The expense is in the injury insurance and vehicle with a rack for transporting the ladders. Hire someone who is licensed and insured to be on your roof, to avoid being sued by his/her health insurance carrier after the injury.
Chimney cleaning is not usually an urgently needed service. The service provider could schedule the appointments in clusters to be fuel efficient if the provider was honest with the customers about the reason for waiting for a few weeks, not just showing up on Hawaiian time. Perhaps have two prices, one for right now and one for being patient, calling the latter one the family rate.
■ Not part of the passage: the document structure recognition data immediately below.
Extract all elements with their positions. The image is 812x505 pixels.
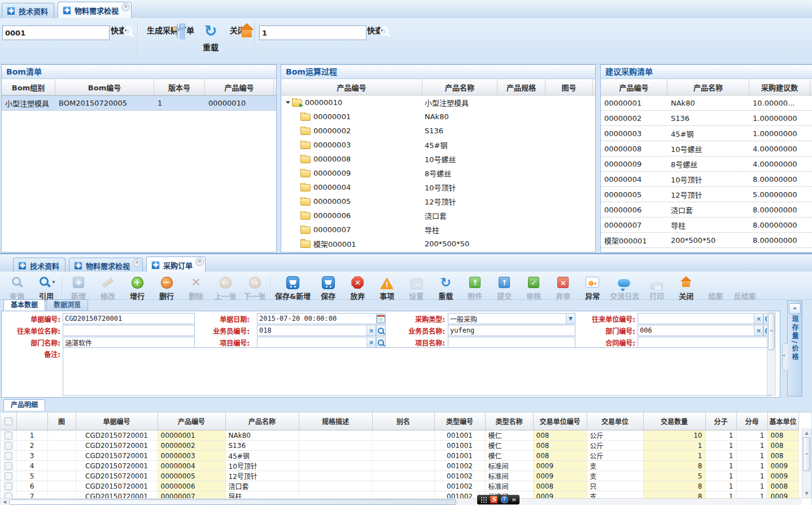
detail-column-header[interactable]: 产品名称 <box>225 412 299 430</box>
detail-column-header[interactable]: 别名 <box>372 412 434 430</box>
quick-search-button-1[interactable]: 快查 <box>90 23 147 36</box>
calendar-icon[interactable] <box>376 313 386 324</box>
tree-node[interactable]: 00000002S136 <box>281 124 595 138</box>
detail-row[interactable]: 6CGD2015072000100000006浇口套001002标准间0008只… <box>1 481 798 491</box>
add-row-button[interactable]: +增行 <box>123 273 152 303</box>
events-button[interactable]: 事项 <box>372 273 401 303</box>
clear-icon[interactable]: × <box>754 325 763 336</box>
tab-物料需求检视[interactable]: 物料需求检视× <box>69 258 143 273</box>
project-name-input[interactable] <box>448 337 575 348</box>
detail-v-scrollbar[interactable]: ▲ ≡ ▼ <box>802 429 811 498</box>
tree-node[interactable]: 00000001NAk80 <box>281 110 595 124</box>
column-header[interactable]: 产品编号 <box>205 79 274 95</box>
purchase-type-select[interactable] <box>448 313 566 324</box>
dept-name-input[interactable] <box>63 337 195 348</box>
reference-button[interactable]: ▾引用 <box>32 273 61 303</box>
detail-row[interactable]: 4CGD201507200010000000410号顶针001002标准间000… <box>1 461 798 471</box>
abnormal-button[interactable]: 异常 <box>578 273 607 303</box>
tab-数据浏览[interactable]: 数据浏览 <box>46 299 88 311</box>
tab-技术资料[interactable]: 技术资料 <box>13 258 66 273</box>
tree-node[interactable]: 000000098号螺丝 <box>281 166 595 180</box>
collapse-icon[interactable]: « <box>789 303 801 314</box>
tab-采购订单[interactable]: 采购订单× <box>146 256 206 273</box>
row-checkbox[interactable] <box>5 442 12 450</box>
detail-column-header[interactable]: 规格描述 <box>299 412 372 430</box>
detail-column-header[interactable] <box>1 412 16 430</box>
reload-button-top[interactable]: ↻ 重载 <box>197 23 225 53</box>
quick-search-button-2[interactable]: 快查 <box>347 23 403 36</box>
lookup-icon[interactable] <box>376 337 386 348</box>
vendor-no-input[interactable] <box>638 313 754 324</box>
close-button-top[interactable]: 关闭 <box>224 23 252 36</box>
table-row[interactable]: 00000001NAk8010.00000... <box>601 95 812 111</box>
salesman-no-input[interactable] <box>257 325 366 336</box>
row-checkbox[interactable] <box>5 462 12 470</box>
select-all-checkbox[interactable] <box>5 417 12 425</box>
tree-node[interactable]: 00000006浇口套 <box>281 208 595 223</box>
clear-icon[interactable]: × <box>366 325 376 336</box>
detail-row[interactable]: 1CGD2015072000100000001NAk80001001模仁008公… <box>1 430 798 441</box>
table-row[interactable]: 0000000512号顶针5.00000000 <box>601 187 812 202</box>
column-header[interactable]: 图号 <box>545 79 593 95</box>
doc-no-input[interactable] <box>63 313 195 324</box>
side-panel-handle[interactable] <box>782 343 788 371</box>
column-header[interactable]: 产品编号 <box>601 79 667 95</box>
column-header[interactable]: Bom组别 <box>2 79 55 95</box>
detail-row[interactable]: 3CGD201507200010000000345#钢001001模仁008公斤… <box>1 451 798 461</box>
tree-node[interactable]: 00000007导柱 <box>281 223 595 237</box>
tree-node[interactable]: 0000000345#钢 <box>281 138 595 152</box>
close-icon[interactable]: × <box>133 259 141 267</box>
dept-no-input[interactable] <box>638 325 754 336</box>
table-row[interactable]: 0000000810号螺丝4.00000000 <box>601 141 812 156</box>
detail-column-header[interactable]: 交易单位编号 <box>533 412 587 430</box>
form-scrollbar[interactable]: ≡ <box>767 312 776 395</box>
table-row[interactable]: 模架000002350*450*1008.00000000 <box>601 248 812 252</box>
detail-column-header[interactable]: 类型名称 <box>485 412 533 430</box>
tab-基本数据[interactable]: 基本数据 <box>3 299 45 311</box>
detail-column-header[interactable]: 交易数量 <box>643 412 705 430</box>
row-checkbox[interactable] <box>5 472 12 480</box>
save-and-new-button[interactable]: 保存&新增 <box>272 273 313 303</box>
detail-column-header[interactable] <box>16 412 47 430</box>
detail-row[interactable]: 2CGD2015072000100000002S136001001模仁008公斤… <box>1 441 798 451</box>
expand-caret-icon[interactable] <box>286 101 290 104</box>
project-no-input[interactable] <box>257 337 366 348</box>
table-row[interactable]: 00000007导柱8.00000000 <box>601 217 812 233</box>
doc-date-input[interactable] <box>257 313 376 324</box>
tab-技术资料[interactable]: 技术资料 <box>2 3 54 18</box>
table-row[interactable]: 00000006浇口套8.00000000 <box>601 202 812 217</box>
detail-column-header[interactable]: 单据编号 <box>76 412 158 430</box>
contract-no-input[interactable] <box>638 337 773 348</box>
tree-node[interactable]: 模架000001200*500*50 <box>281 237 595 251</box>
column-header[interactable]: 产品名称 <box>667 79 749 95</box>
table-row[interactable]: 00000002S1361.00000000 <box>601 111 812 126</box>
row-checkbox[interactable] <box>5 482 12 490</box>
ime-logo-icon[interactable]: S <box>490 496 497 503</box>
stock-price-side-panel[interactable]: « 现存量/价格 <box>787 301 802 397</box>
table-row[interactable]: 0000000410号顶针8.00000000 <box>601 172 812 187</box>
column-header[interactable]: 产品规格 <box>497 79 545 95</box>
row-checkbox[interactable] <box>5 432 12 439</box>
reload-button[interactable]: ↻重载 <box>431 273 460 303</box>
column-header[interactable]: 产品编号 <box>281 79 422 95</box>
detail-column-header[interactable]: 类型编号 <box>434 412 485 430</box>
close-icon[interactable]: × <box>121 3 130 11</box>
vendor-name-input[interactable] <box>63 325 195 336</box>
column-header[interactable]: Bom编号 <box>55 79 154 95</box>
detail-column-header[interactable]: 分母 <box>736 412 767 430</box>
detail-column-header[interactable]: 基本单位 <box>767 412 798 430</box>
row-checkbox[interactable] <box>5 452 12 460</box>
close-button[interactable]: 关闭 <box>671 273 701 303</box>
detail-column-header[interactable]: 交易单位 <box>587 412 643 430</box>
table-row[interactable]: 小型注塑模具BOM20150720005100000010 <box>2 95 276 111</box>
tree-node[interactable]: 00000010小型注塑模具 <box>281 95 595 110</box>
column-header[interactable]: 采购建议数 <box>749 79 810 95</box>
dropdown-caret-icon[interactable]: ▾ <box>53 279 55 285</box>
detail-row[interactable]: 5CGD201507200010000000512号顶针001002标准间000… <box>1 471 798 481</box>
tree-node[interactable]: 0000000410号顶针 <box>281 180 595 194</box>
table-row[interactable]: 0000000345#钢1.00000000 <box>601 126 812 141</box>
table-row[interactable]: 模架000001200*500*508.00000000 <box>601 233 812 248</box>
detail-column-header[interactable]: 产品编号 <box>158 412 225 430</box>
detail-h-scrollbar[interactable]: ◀ <box>1 498 802 505</box>
ime-menu-icon[interactable]: ≡ <box>512 495 516 504</box>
Plan B is to order the specific size brush for your chimney and do it yourself. Wear high traction, snugly laced footwear, not your slippahs. Falling off of the roof is optional.
Learning to maintain the stovepipe is just part of owning a wood burning stove, same as house, car, and boat maintenance. Perhaps a few wood burning homeowners together could share the costs owning or renting the ladder and the cleaning tools.
Plan C is to convince the tool rental company to stock the equipment.